What’s In Bloom
Up Close and Personal – Buds, Berries and Cones
With the Greenway looking more and more sparse you might think there is little to see as you hurry through the park. However, I find great delight in the surprise of a brilliant flash of red, the crisp lines of twigs swollen with next year’s leaf buds, and the soft, antler-like show of Magnolia flower buds. All these and more wait patiently through tough, windy, piercing cold winters; caught up in the cycle of horticulture that is life on the Greenway.
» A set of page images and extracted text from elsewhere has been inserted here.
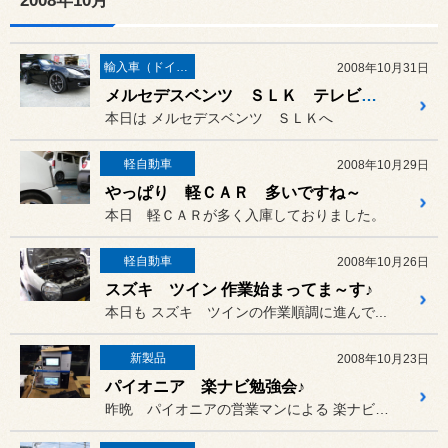
2008年10月
輸入車（ドイツ車）の作業
2008年10月31日
メルセデスベンツ ＳＬＫ テレビキット取り付け
本日は メルセデスベンツ ＳＬＫへ
軽自動車
2008年10月29日
やっぱり 軽ＣＡＲ 多いですね～
本日 軽ＣＡＲが多く入庫しておりました。
軽自動車
2008年10月26日
スズキ ツイン 作業始まってま～す♪
本日も スズキ ツインの作業順調に進んで...
新製品
2008年10月23日
パイオニア 楽ナビ勉強会♪
昨晩 パイオニアの営業マンによる 楽ナビ勉強会♪を開いていただきま...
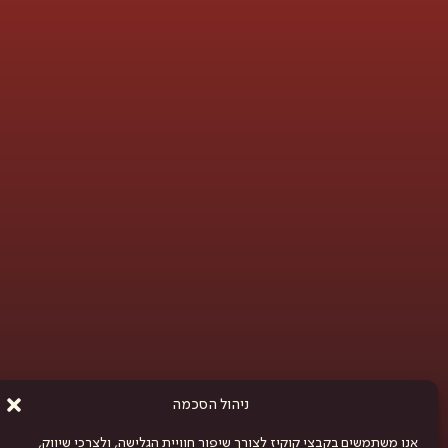
ניהול הסכמה
אנו משתמשים בקבצי קוקיז לצורך שיפור חוויית הגלישה, ולצרכי שיווק,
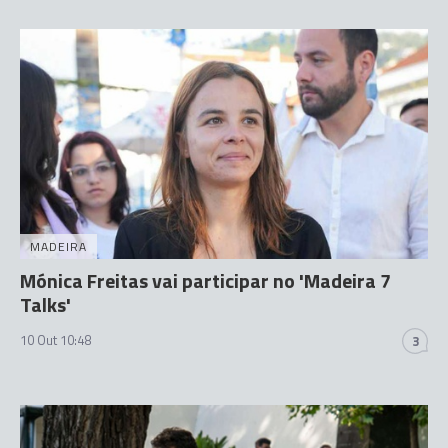
MADEIRA
Mónica Freitas vai participar no 'Madeira 7
Talks'
10 Out 10:48
3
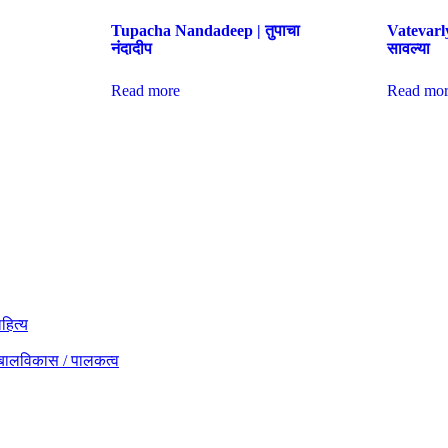
Tupacha Nandadeep | तुपाचा
Vatevarly
नंदादीप
सावल्या
Read more
Read mor
लसाहित्य
ंस्कार / बालविकास / पालकत्व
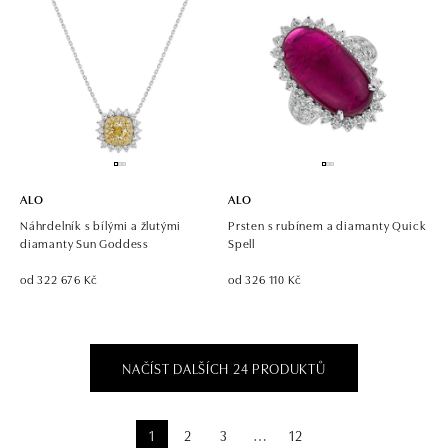
ALO
ALO
Náhrdelník s bílými a žlutými
Prsten s rubínem a diamanty Quick
diamanty Sun Goddess
Spell
od 322 676 Kč
od 326 110 Kč
NAČÍST DALŠÍCH 24 PRODUKTŮ
1
2
3
12
⋯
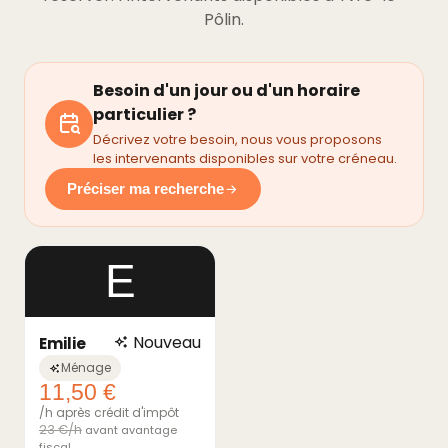
Pôlin.
Besoin d'un jour ou d'un horaire
particulier ?
Décrivez votre besoin, nous vous proposons
les intervenants disponibles sur votre créneau.
Préciser ma recherche
E
Nouveau
Emilie
Ménage
11,50 €
/h après crédit d'impôt
23 €/h
avant avantage
fiscal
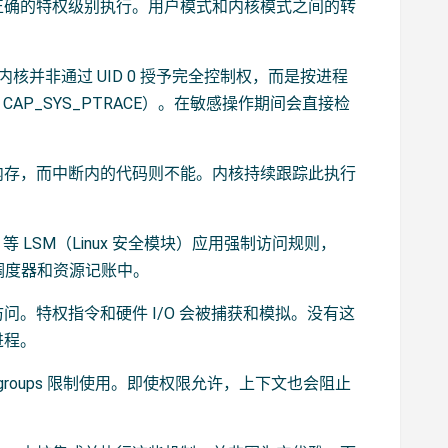
正确的特权级别执行。用户模式和内核模式之间的转
）机制。内核并非通过 UID 0 授予完全控制权，而是按进程
CAP_SYS_PTRACE）。在敏感操作期间会直接检
内存，而中断内的代码则不能。内核持续跟踪此执行
or 等 LSM（Linux 安全模块）应用强制访问规则，
、调度器和资源记账中。
。特权指令和硬件 I/O 会被捕获和模拟。没有这
进程。
roups 限制使用。即使权限允许，上下文也会阻止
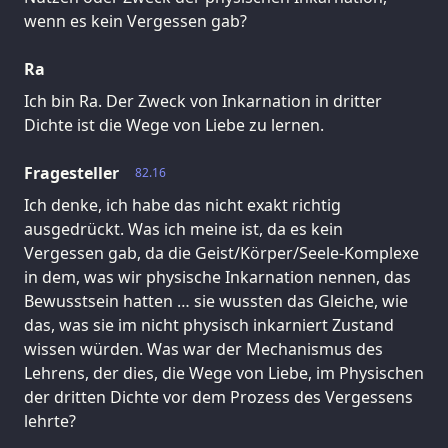
wenn es kein Vergessen gab?
Ra
Ich bin Ra. Der Zweck von Inkarnation in dritter
Dichte ist die Wege von Liebe zu lernen.
Fragesteller
82.16
Ich denke, ich habe das nicht exakt richtig
ausgedrückt. Was ich meine ist, da es kein
Vergessen gab, da die Geist/Körper/Seele-Komplexe
in dem, was wir physische Inkarnation nennen, das
Bewusstsein hatten … sie wussten das Gleiche, wie
das, was sie im nicht physisch inkarniert Zustand
wissen würden. Was war der Mechanismus des
Lehrens, der dies, die Wege von Liebe, im Physischen
der dritten Dichte vor dem Prozess des Vergessens
lehrte?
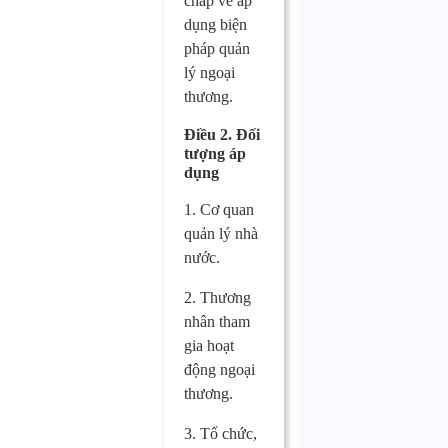
chấp về áp
dụng biện
pháp quản
lý ngoại
thương.
Điều 2. Đối
tượng áp
dụng
1. Cơ quan
quản lý nhà
nước.
2. Thương
nhân tham
gia hoạt
động ngoại
thương.
3. Tổ chức,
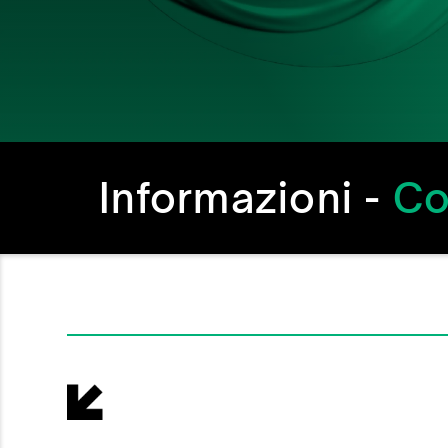
Informazioni -
Co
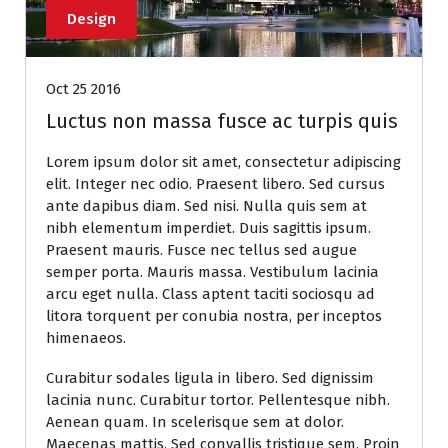
Design
Oct 25 2016
Luctus non massa fusce ac turpis quis
Lorem ipsum dolor sit amet, consectetur adipiscing
elit. Integer nec odio. Praesent libero. Sed cursus
ante dapibus diam. Sed nisi. Nulla quis sem at
nibh elementum imperdiet. Duis sagittis ipsum.
Praesent mauris. Fusce nec tellus sed augue
semper porta. Mauris massa. Vestibulum lacinia
arcu eget nulla. Class aptent taciti sociosqu ad
litora torquent per conubia nostra, per inceptos
himenaeos.
Curabitur sodales ligula in libero. Sed dignissim
lacinia nunc. Curabitur tortor. Pellentesque nibh.
Aenean quam. In scelerisque sem at dolor.
Maecenas mattis. Sed convallis tristique sem. Proin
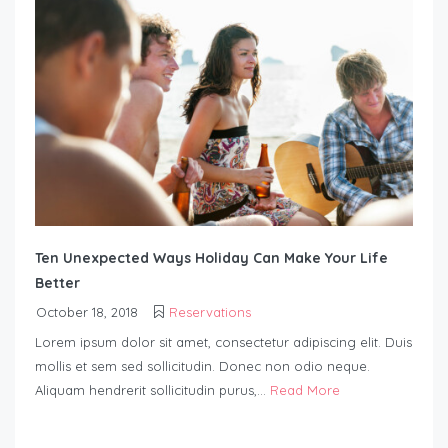
Ten Unexpected Ways Holiday Can Make Your Life
Better
October 18, 2018
Reservations
Lorem ipsum dolor sit amet, consectetur adipiscing elit. Duis
mollis et sem sed sollicitudin. Donec non odio neque.
Aliquam hendrerit sollicitudin purus,...
Read More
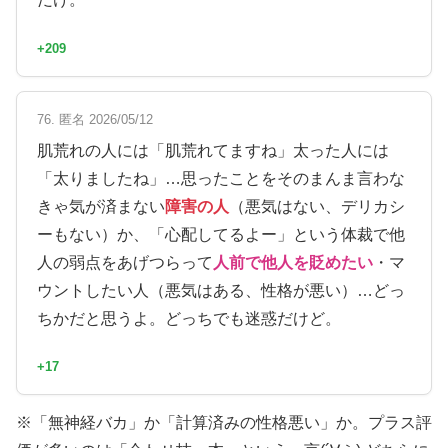
+209
76. 匿名 2026/05/12
肌荒れの人には「肌荒れてますね」太った人には
「太りましたね」…思ったことをそのまんま言わな
きゃ気が済まない
障害の人
（悪気はない、デリカシ
ーもない）か、「心配してるよー」という体裁で他
人の弱点をあげつらって
人前で他人を貶めたい
・マ
ウントしたい人（悪気はある、性格が悪い）…どっ
ちかだと思うよ。どっちでも迷惑だけど。
+17
※「無神経バカ」か「計算済みの性格悪い」か。プラス評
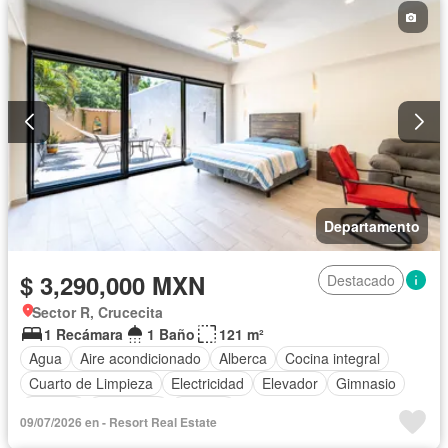
Departamento
$ 3,290,000 MXN
Destacado
Sector R, Crucecita
1 Recámara
1 Baño
121 m²
Agua
Aire acondicionado
Alberca
Cocina integral
Cuarto de Limpieza
Electricidad
Elevador
Gimnasio
Internet
Seguridad
Terraza
09/07/2026 en - Resort Real Estate
Completamente amueblado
At the Harbor Island Pavilion, you might notice the orange-red twigs of Salix bebbiana, with gold tipped buds looking like burnished copper. These are hanging over the seawall stones along the sidewalk – an easy eye level find. Some others take more attention and keen observation. The wonderful, large flower buds of the magnolias, there are 4 varieties throughout the Greenway, remind me of reindeer antlers, and almost beg to be stroked. In the North End Parks are our yellow blooming Magnolia ‘Elizabeth’, and all along the Wharf district park you will find two culitvars of native Sweetbay Magnolia (Magnolia virginiana).
The cones are found on the needle bearing evergreens. In Chinatown the Serbian Spruce (Picea omorika) in the large containers, are loaded with just opened cones, spreading their scales and releasing the mature seeds. In our young Urban Arboretum, across from Rowes Wharf, there are beautiful mature cones on the Japanese White Pine (Pinus parviflora) as well as new cones.
Watch, too, for the berries and fruits of the flowering shrubs and trees. Winterberry and rose hips are prolific in various parts of the park, while many other fruits have been eaten clean away by the birds. In some cases all that is left is the dried seed pod. Cupped, curved, and seamed, these small architectural vessels are curious and intriguing. The star-like seed heads of the Sweet Autumn Clematis (Clematis terniflora var. ternifora) in the Pergola in the North End will continue to mature over the month – another easy to view, micro show.